Expand Your UK IQ: Fried food with staying power
It’s everyday fare, even for foreigners who have lived in England for a while, as common as a pint or a left-handed stick shift. But the indomitable fish and chips has a varied history tied to the isle’s hardships and the very survival of its citizens.
It tastes quite good, as well. Some restaurants have started offering higher-end versions of a fried filet, chips and mushy peas, but the dish is still at its basic best when served up crispy and hot at your local chippy.
Strains on cod and haddock fisheries in the North Atlantic may soon require a new kind of fish to be fried.
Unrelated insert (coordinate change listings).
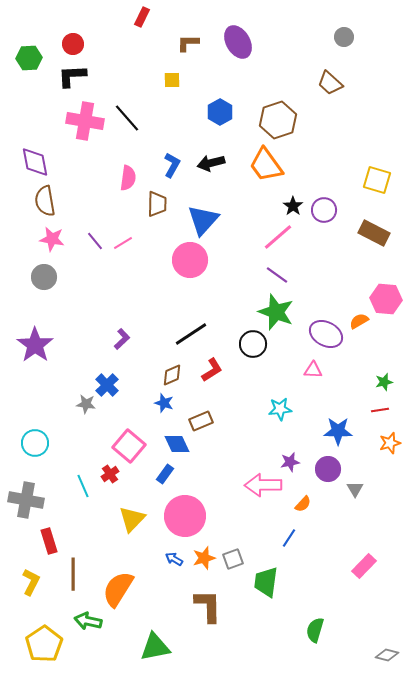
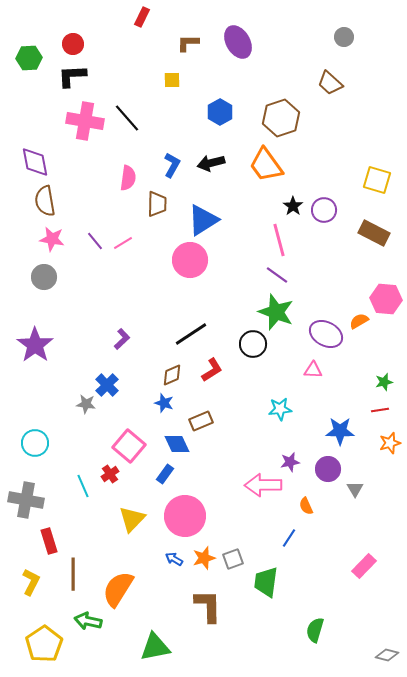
brown hexagon at (278, 120): moved 3 px right, 2 px up
blue triangle at (203, 220): rotated 16 degrees clockwise
pink line at (278, 237): moved 1 px right, 3 px down; rotated 64 degrees counterclockwise
blue star at (338, 431): moved 2 px right
orange semicircle at (303, 504): moved 3 px right, 2 px down; rotated 114 degrees clockwise
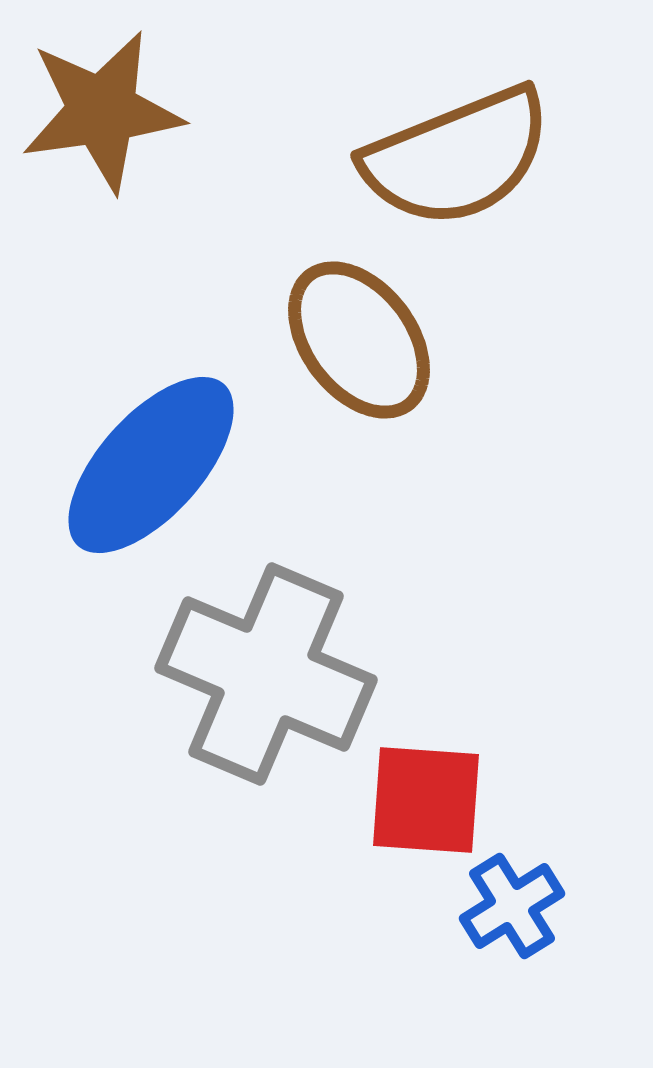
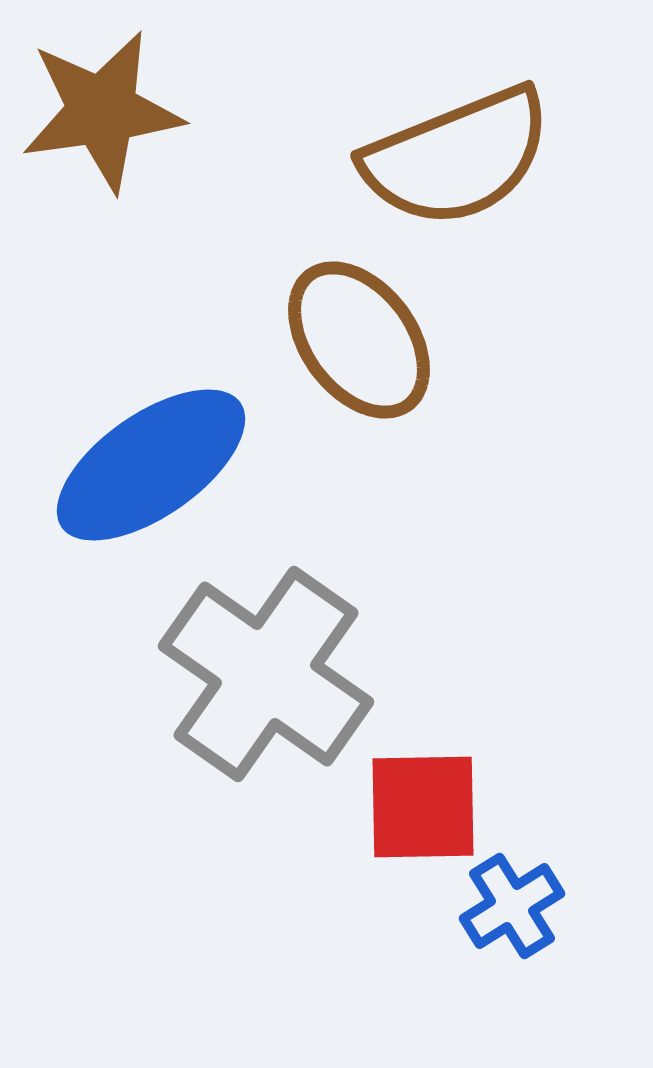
blue ellipse: rotated 13 degrees clockwise
gray cross: rotated 12 degrees clockwise
red square: moved 3 px left, 7 px down; rotated 5 degrees counterclockwise
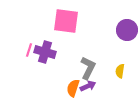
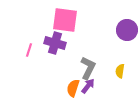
pink square: moved 1 px left, 1 px up
purple cross: moved 10 px right, 9 px up
purple arrow: rotated 28 degrees counterclockwise
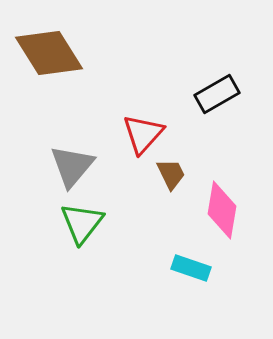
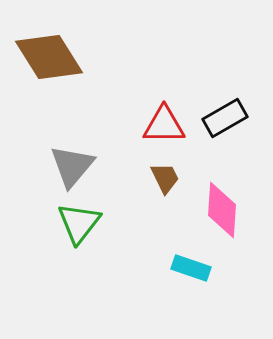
brown diamond: moved 4 px down
black rectangle: moved 8 px right, 24 px down
red triangle: moved 21 px right, 9 px up; rotated 48 degrees clockwise
brown trapezoid: moved 6 px left, 4 px down
pink diamond: rotated 6 degrees counterclockwise
green triangle: moved 3 px left
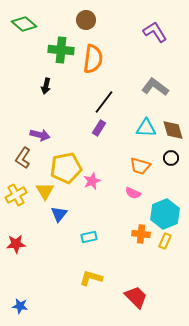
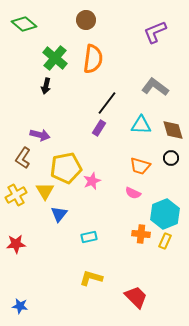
purple L-shape: rotated 80 degrees counterclockwise
green cross: moved 6 px left, 8 px down; rotated 35 degrees clockwise
black line: moved 3 px right, 1 px down
cyan triangle: moved 5 px left, 3 px up
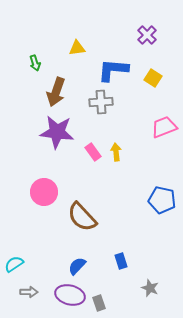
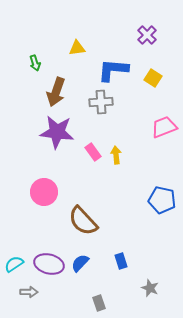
yellow arrow: moved 3 px down
brown semicircle: moved 1 px right, 4 px down
blue semicircle: moved 3 px right, 3 px up
purple ellipse: moved 21 px left, 31 px up
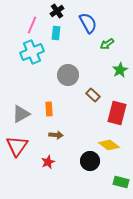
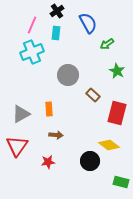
green star: moved 3 px left, 1 px down; rotated 14 degrees counterclockwise
red star: rotated 16 degrees clockwise
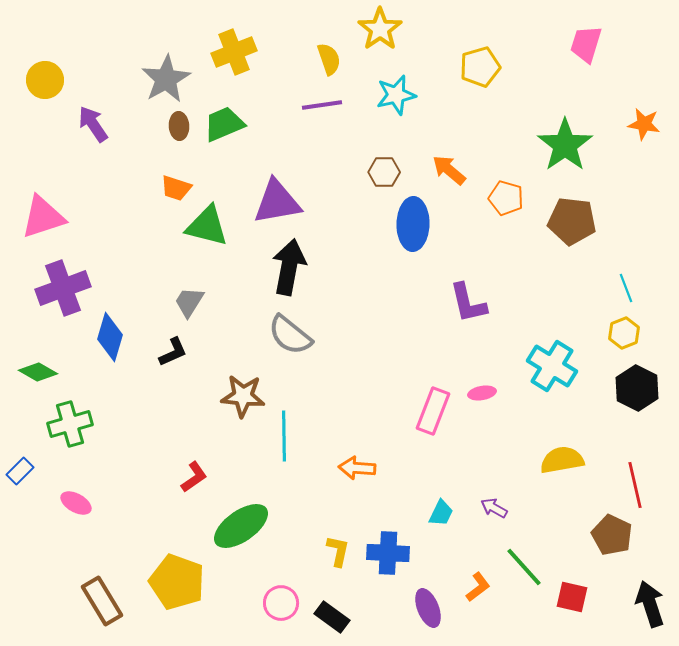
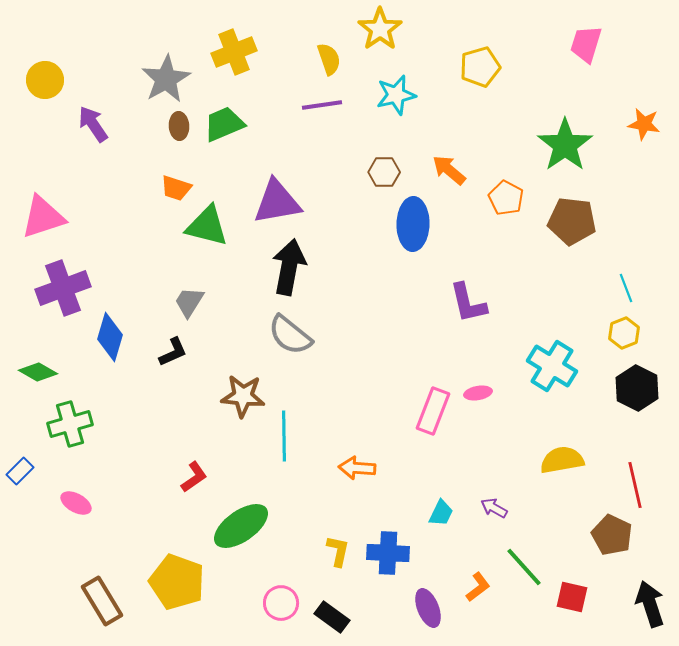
orange pentagon at (506, 198): rotated 12 degrees clockwise
pink ellipse at (482, 393): moved 4 px left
But regardless of the future, the dish has a centuries-long connection to England.
The dish has been around in one variety or another since the late Victorian era, according to the Web site www.icons.org.uk, a repository of English phenomena.
Throughout economic depressions and war, the simple meal has provided sustenance to a nation.
It was a staple of the working-class and poor urban families in England’s city centers, providing filling, fishy nutrition.
Even during World War II, the dish’s popularity helped make it one of the few foods that was not rationed, despite scarce supplies, according to the Web site.
The first recognizable fish-and-chips shop opened in East London in 1860. Until hygiene concerns axed the practice in recent decades, fish and chips was served hot and wrapped in newspaper.
Indian food and curries in particular may have taken the top pedestal as England’s national food, but they don’t fry much Indian fare, and you sure as heck don’t get those healthful Omega-3 acids when you pass up the fish and chips.
Foods that are simple, satisfying and a bit junky remain culinary staples. And as long as there’s fish in the sea, you can bet your cod that your chippy will take care of you.